The Good Men Project

The Stories We Read vs. The Stories We Tell

A Charles Amis interview unlocks one of the keys to video games as an artform.

I was enjoying a typically insightful AV Club interview with Charles Amis recently, and something struck me. Specifically, this:

I went from really being passionate about my own stories—what I now call “developer stories,” which are the stories that people who make the games want to tell. Then I shifted toward “player stories,” the stories that players tell themselves or their friends after they play the game. The stuff you find after a great game of basketball. When people talk about it later, what do they say?

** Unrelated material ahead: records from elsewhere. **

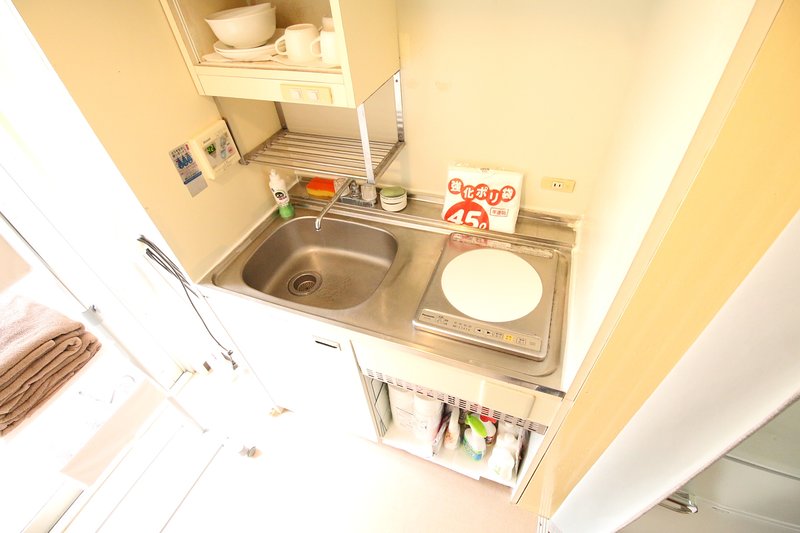 At what (x,y) coordinates should I click in order to perform the action: click on hot plates. Please return your answer as a coordinate pair (x, y). Image resolution: width=800 pixels, height=533 pixels. Looking at the image, I should click on click(482, 265). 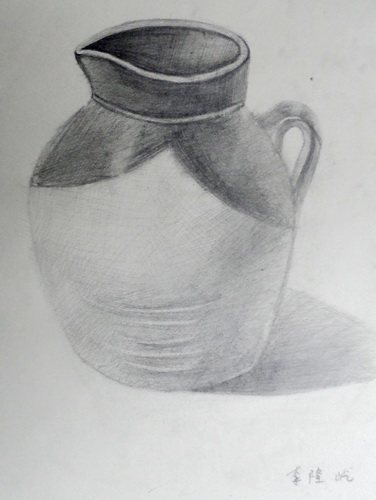 You are a GUI agent. You are given a task and a screenshot of the screen. Output one action in this format:
    pyautogui.click(x=<x>, y=<y>)
    Task: Click on the darker part of jug
    
    Given the screenshot: What is the action you would take?
    pyautogui.click(x=305, y=110), pyautogui.click(x=192, y=147), pyautogui.click(x=177, y=106), pyautogui.click(x=156, y=57) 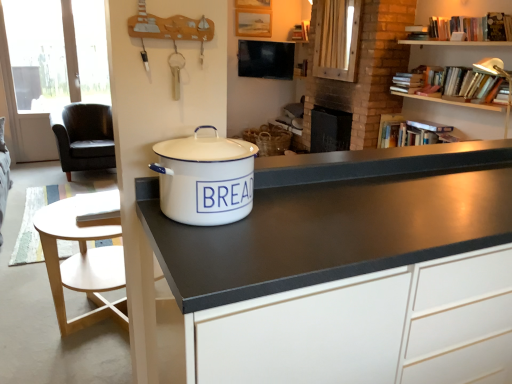 At what (x,y) coordinates should I click in order to perform the action: click on hardcover books at upper right. Please return your answer as a coordinate pair (x, y). Image resolution: width=512 pixels, height=384 pixels. Looking at the image, I should click on (472, 27).

What do you see at coordinates (83, 258) in the screenshot? I see `light wood round table at lower left` at bounding box center [83, 258].

This screenshot has height=384, width=512. Describe the element at coordinates (84, 137) in the screenshot. I see `black leather chair at left` at that location.

In order to face white enamel bread bin at center, should I rotate leftwards or rightwards?

A 6.358 degree turn to the left will do.

Find the location of `hardcover books at upper right`. hardcover books at upper right is located at coordinates (472, 27).

Could you tell me if hardcover books at upper right is turned towards white enamel bread bin at center?

No, hardcover books at upper right is not aimed at white enamel bread bin at center.

Considering the relative positions of hardcover books at upper right and white enamel bread bin at center in the image provided, is hardcover books at upper right to the right of white enamel bread bin at center from the viewer's perspective?

Correct, you'll find hardcover books at upper right to the right of white enamel bread bin at center.

From the image's perspective, is hardcover books at upper right on top of white enamel bread bin at center?

Indeed, from the image's perspective, hardcover books at upper right is shown above white enamel bread bin at center.

Who is more distant, white enamel bread bin at center or white matte cabinet at center?

white enamel bread bin at center is more distant.

From the image's perspective, is white enamel bread bin at center located beneath white matte cabinet at center?

No, from the image's perspective, white enamel bread bin at center is not below white matte cabinet at center.

At what (x,y) coordinates should I click in order to perform the action: click on cooker above the white matte cabinet at center (from a real-world perspective). Please return your answer as a coordinate pair (x, y). Looking at the image, I should click on (205, 179).

From a real-world perspective, is white enamel bread bin at center physically below white matte cabinet at center?

Incorrect, from a real-world perspective, white enamel bread bin at center is higher than white matte cabinet at center.

Measure the distance from hardcover books at upper right to white matte cabinet at center.

hardcover books at upper right and white matte cabinet at center are 2.37 meters apart from each other.

Does hardcover books at upper right have a greater height compared to white matte cabinet at center?

In fact, hardcover books at upper right may be shorter than white matte cabinet at center.

At what (x,y) coordinates should I click in order to perform the action: click on book that appears above the white matte cabinet at center (from the image's perspective). Please return your answer as a coordinate pair (x, y). This screenshot has width=512, height=384. Looking at the image, I should click on pyautogui.click(x=472, y=27).

Can we say hardcover books at upper right lies outside white matte cabinet at center?

hardcover books at upper right lies outside white matte cabinet at center's area.

Considering the positions of objects black leather chair at left and white matte cabinet at center in the image provided, who is more to the right, black leather chair at left or white matte cabinet at center?

white matte cabinet at center.

Considering the points (62, 150) and (241, 257), which point is behind, point (62, 150) or point (241, 257)?

The point (62, 150) is farther from the camera.

Which of these two, black leather chair at left or white matte cabinet at center, is thinner?

white matte cabinet at center.

From the image's perspective, is black leather chair at left positioned above or below white matte cabinet at center?

black leather chair at left is above white matte cabinet at center.

Considering the positions of objects black leather chair at left and hardcover books at upper right in the image provided, who is more to the left, black leather chair at left or hardcover books at upper right?

black leather chair at left.

Is the depth of black leather chair at left greater than that of hardcover books at upper right?

Yes.

Between point (67, 151) and point (477, 40), which one is positioned in front?

The point (477, 40) is closer to the camera.

Is black leather chair at left facing towards hardcover books at upper right?

No, black leather chair at left is not turned towards hardcover books at upper right.

Which of these two, light wood round table at lower left or white matte cabinet at center, is smaller?

light wood round table at lower left.

In order to click on cabinetry that appears in front of the light wood round table at lower left in this screenshot , I will do coord(352,270).

Is light wood round table at lower left oriented away from white matte cabinet at center?

light wood round table at lower left is not turned away from white matte cabinet at center.

In the image, there is a white enamel bread bin at center. Where is `table below it (from a real-world perspective)`? Image resolution: width=512 pixels, height=384 pixels. table below it (from a real-world perspective) is located at coordinates (83, 258).

From the picture: Can you confirm if light wood round table at lower left is wider than white enamel bread bin at center?

Indeed, light wood round table at lower left has a greater width compared to white enamel bread bin at center.

Considering the relative positions of light wood round table at lower left and white enamel bread bin at center in the image provided, is light wood round table at lower left to the left of white enamel bread bin at center from the viewer's perspective?

Indeed, light wood round table at lower left is positioned on the left side of white enamel bread bin at center.

From the image's perspective, is light wood round table at lower left above or below white enamel bread bin at center?

light wood round table at lower left is situated lower than white enamel bread bin at center in the image.

Find the location of a particular element. Image resolution: width=512 pixels, height=384 pixels. book that is above the white enamel bread bin at center (from the image's perspective) is located at coordinates tap(472, 27).

The height and width of the screenshot is (384, 512). In order to click on cooker above the white matte cabinet at center (from a real-world perspective) in this screenshot , I will do `click(205, 179)`.

Looking at this image, when comparing their distances from hardcover books at upper right, does light wood round table at lower left or black leather chair at left seem further?

black leather chair at left.

Looking at the image, which one is located further to black leather chair at left, hardcover books at upper right or white matte cabinet at center?

Based on the image, white matte cabinet at center appears to be further to black leather chair at left.

Estimate the real-world distances between objects in this image. Which object is closer to light wood round table at lower left, hardcover books at upper right or black leather chair at left?

Among the two, black leather chair at left is located nearer to light wood round table at lower left.

Which object lies nearer to the anchor point white enamel bread bin at center, light wood round table at lower left or hardcover books at upper right?

light wood round table at lower left is positioned closer to the anchor white enamel bread bin at center.

Based on their spatial positions, is black leather chair at left or white matte cabinet at center further from light wood round table at lower left?

black leather chair at left is positioned further to the anchor light wood round table at lower left.

When comparing their distances from light wood round table at lower left, does white enamel bread bin at center or white matte cabinet at center seem further?

white matte cabinet at center is further to light wood round table at lower left.

Estimate the real-world distances between objects in this image. Which object is further from hardcover books at upper right, white matte cabinet at center or black leather chair at left?

The object further to hardcover books at upper right is black leather chair at left.

Estimate the real-world distances between objects in this image. Which object is further from white enamel bread bin at center, black leather chair at left or white matte cabinet at center?

black leather chair at left.

At what (x,y) coordinates should I click in order to perform the action: click on table positioned between white enamel bread bin at center and black leather chair at left from near to far. Please return your answer as a coordinate pair (x, y). Image resolution: width=512 pixels, height=384 pixels. Looking at the image, I should click on (83, 258).

Find the location of `cooker between black leather chair at left and hardcover books at upper right`. cooker between black leather chair at left and hardcover books at upper right is located at coordinates (205, 179).

The width and height of the screenshot is (512, 384). I want to click on cooker between light wood round table at lower left and hardcover books at upper right from left to right, so click(x=205, y=179).

I want to click on cooker between white matte cabinet at center and black leather chair at left from front to back, so click(x=205, y=179). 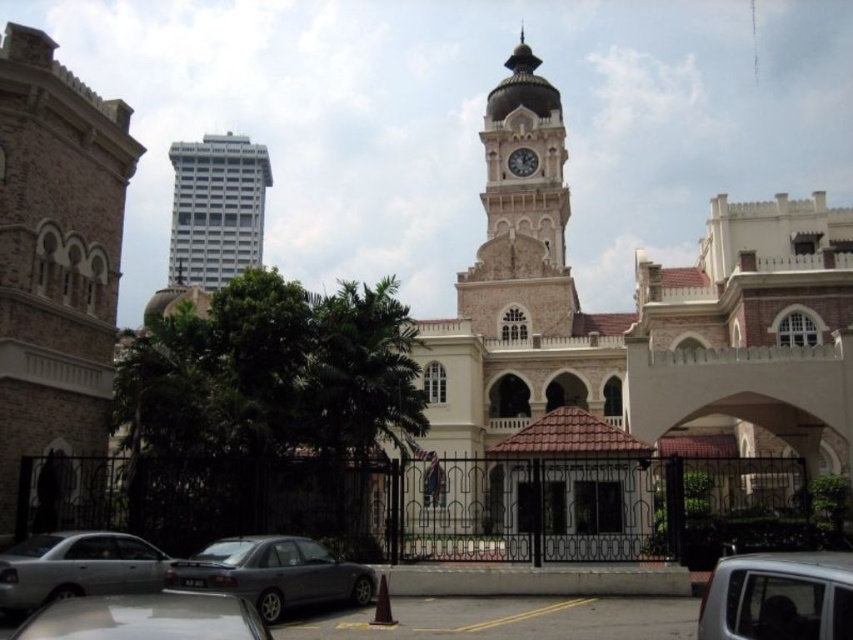 Does brown stone tower at left come behind silver metallic car at lower center?

That is True.

What do you see at coordinates (55, 256) in the screenshot? This screenshot has height=640, width=853. I see `brown stone tower at left` at bounding box center [55, 256].

Identify the location of brown stone tower at left. This screenshot has width=853, height=640. (55, 256).

Between point (566, 205) and point (219, 177), which one is positioned behind?

Point (219, 177)

Is point (524, 330) positioned in front of point (247, 163)?

That is True.

Which is in front, point (519, 116) or point (178, 208)?

Point (519, 116) is in front.

Where is `brown stone clock tower at center`? The height and width of the screenshot is (640, 853). brown stone clock tower at center is located at coordinates (521, 212).

Is point (241, 230) farther from camera compared to point (219, 584)?

Yes, it is behind point (219, 584).

Who is more distant from viewer, (242, 150) or (229, 589)?

The point (242, 150) is behind.

Is point (230, 212) farther from camera compared to point (267, 589)?

Yes, point (230, 212) is farther from viewer.

Identify the location of white glossy building at upper left. This screenshot has height=640, width=853. (216, 209). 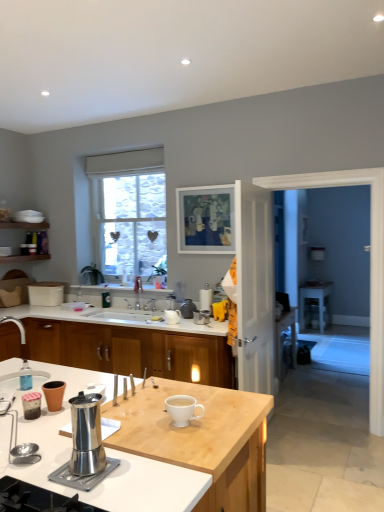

That’s something that only games can do, creating player stories.

That’s actually quite brilliant, not least because Mr. Amis does not draw an imaginary distinction between games we play outdoors with our large muscle groups and games we play indoors with our thumbs. They are all weighted random number generators around which we construct narratives, and we love those narratives.

True story: many a year ago, one of our cats got out of the house late at night. My girlfriend chased the little beast, but could not catch it. Already outside, she wanted to get my attention so I could help. Knowing that I was in the basement, she tried to pound on the basement window and call my name. Unfortunately, the window broke in the process, cutting her hand.

That’s not a very interesting story. What makes it interesting is that I was playing Silent Hill 2 at the time.

For those who have not played it, Silent Hill 2 is slightly scarier than watching a clown with a chainsaw crawl out from under your bed, only to realize that the clown’s lower body is a giant spider. The only people laughing at that sentence are folks who never played the game; those who have are nodding in recognition.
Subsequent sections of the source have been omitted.